TLR2 and TLR9 play opposing roles in macrophage-mediated bactericidal activity.

TLR-mediated recognition, phagocytosis, and elimination of pathogens by macrophages are key processes in antimicrobial innate immunity. In order to address whether TLR2 or TLR9 activation influenced macrophage-mediated clearance of S. Typhimurium, we tested macrophage function in TLR2−/− or TLR9−/− mice. First, we evaluated how S. Typhimurium infection in vitro influenced TLR2 and TLR9 expression on WT peritoneal macrophages and found that TLR2 expression was markedly increased 12 h postinfection, whereas TLR9 expression was significantly decreased (Fig. 4A). The number of live bacteria residing in in vitro-infected TLR9−/− peritoneal macrophages was significantly higher at 4 h postinfection than that in WT macrophages, while significantly fewer live bacteria were detected in TLR2−/− macrophages (Fig. 4B) than in WT macrophages. Functionally, iNOS activity was increased in TLR2−/− macrophages (Fig. 4C) compared to that in WT macrophages, although ROS levels were similar between the 2 groups (Fig. 4D). In contrast, no significant change in iNOS activity was detected in infected TLR9−/− macrophages compared to that in WT macrophages, but a reduction in ROS levels was observed between the 2 groups (Fig. 4C and D).

FIG 4.

FIG 4

TLR2 and TLR9 signaling are involved in eliminating S. Typhimurium infection in macrophages. (A) TLR2 expression and TLR9 expression in peritoneal macrophages from WT mice were analyzed by FACS after in vitro stimulation with S. Typhimurium for 12 h. Results are representative of 3 independent experiments. (B) Intracellular bacterial levels in peritoneal macrophages from mice infected with S. Typhimurium for 4 h. (C and D) Peritoneal macrophages were stimulated with S. Typhimurium (MOI = 10:1) for 12 h, iNOS generation was analyzed by the nitric oxide synthase assay kit (C), and the mean fluorescence (MFI) of ROS was analyzed by the reactive oxygen species assay kit (D). (E) Peritoneal macrophages were stimulated with S. Typhimurium (MOI = 10:1) for 4 h, and macrophage necroptosis was measured by FACS using annexin V-PI double staining. For the left panel, one representative from 3 independent experiments is shown. Data are expressed as the means ± SD from at least 3 independent experiments. Statistical significance was determined as P values of <0.05 (*) and <0.01 (**) compared with infected WT mice.

S. Typhimurium expresses Salmonella pathogenicity island 1 (SPI-1) and 2 (SPI-2) genes (15) that allow it to not only survive and replicate within host macrophages but also to utilize phagocytes as a carrier to transfer bacteria from the intestine to the systemic circulation, which then delivers the bacteria into the liver (16).
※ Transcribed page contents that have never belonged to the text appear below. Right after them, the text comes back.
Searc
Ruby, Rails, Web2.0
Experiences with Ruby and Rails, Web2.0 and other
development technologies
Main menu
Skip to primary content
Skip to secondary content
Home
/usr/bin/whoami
Once inside the liver, necroptosis caused by S. Typhimurium invasion, also known as a passive method of cell death by programmed necrosis, can promote typhoid granuloma formation and tissue necrosis in the liver that can lead to higher bacterial burden and increased inflammation. Compared with WT and TLR2−/− macrophages, TLR9−/− macrophages were more sensitive to S. Typhimurium-induced necroptosis (Fig. 4E), which is consistent with the observed higher bacterial burden after oral infection with S. Typhimurium in TLR9−/− mice than in WT mice shown above. Collectively, these results suggested that the opposing roles of TLR2 and TLR9 on macrophage-mediated clearance of S. Typhimurium might determine S. Typhimurium localization and number within the liver, which could then affect the degree of inflammation in Salmonella hepatitis.
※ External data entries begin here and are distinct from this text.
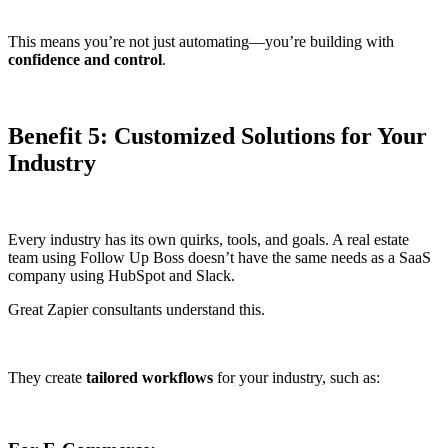
This means you’re not just automating—you’re building with
confidence and control
.
Benefit 5: Customized Solutions for Your
Industry
Every industry has its own quirks, tools, and goals. A real estate
team using Follow Up Boss doesn’t have the same needs as a SaaS
company using HubSpot and Slack.
Great Zapier consultants understand this.
They create
tailored workflows
for your industry, such as:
TLR2 and TLR9 both affect the sensitivity of S. Typhimurium-infected macrophages to NK cell-mediated cytolysis.

After being delivered into the liver via the circulatory system, S. Typhimurium proliferates in Kupffer cells, and the innate immune system provides the first line of defense against invading microorganisms by inducing a variety of inflammatory and antimicrobial responses. NK cells are an important component of the innate immune system and have been shown to interact with infected macrophages, including Kupffer cells. This interaction plays a vital role in the clearance of intracellular pathogens through the natural cytotoxicity receptor NKG2D and its ligands, including RAE-1, H60, and MULT-1, expressed on intracellular pathogen-infected mononuclear phagocytes (17, 18).
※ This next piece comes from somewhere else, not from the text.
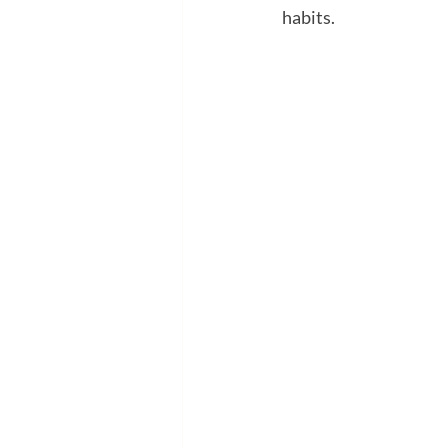
habits.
To begin determining whether and how TLR2 and/or TLR9 played any role in the NK-macrophage interaction, we first tested whether and how NK cell frequency and function changed after oral S. Typhimurium infection in WT, TLR2−/−, and TLR9−/− mice. As shown in Fig. 5A, the NK cell percentage was elevated in both infected WT and TLR9−/− mice, peaking at 3 days postinfection in TLR9−/− mice and at 5 days postinfection in WT mice; in contrast, the NK cell percentage did not significantly change in TLR2−/− mice over the 7-day observation period. Further analysis showed that expression of the CD69 activation marker was significantly increased on hepatic NK cells from WT and TLR9−/− mice on day 7 after infection (Fig. 5B). However, the degranulation marker CD107a, a molecule representing activated NK cell cytotoxic activity, was significantly lower in both TLR2−/− and TLR9−/− mice than in WT mice after infection (Fig. 5C); similar results were observed for the percentage of IFN-γ+ NK cells (Fig. 5D). Thus, even though the percentage of CD69+ NK cells increased in TLR9−/− mice, the lower CD107a and IFN-γ expression in NK cells in infected TLR2−/− and TLR9−/− mice than in WT mice showed that they harbored functionally deficient NK cells against S. Typhimurium, indicating that TLR2 and TLR9 both normally played a role in promoting NK cell activation after infection.

FIG 5.

FIG 5

TLR2 or TLR9 deficiency reduces liver NK cell activation during S. Typhimurium infection. WT, TLR2−/−, and TLR9−/− mice were i.g. infected with 5 × 104 CFU of S. Typhimurium. (A) The percentage of NK1.1+CD3 NK cells within liver MNCs was analyzed from day 0 to day 7. CD69 expression (B) and the MFI of CD107a expression (C) on NK1.1+CD3 liver NK cells were measured by FACS analysis. (D) The percentage of IFN-γ-producing NK1.1+CD3 from mice 7 days after S. Typhimurium infection was also measured by FACS analysis. Data are expressed as the means ± SD from at least 4 mice. Statistical significance was determined as P values of <0.05 (*) compared with infected WT mice.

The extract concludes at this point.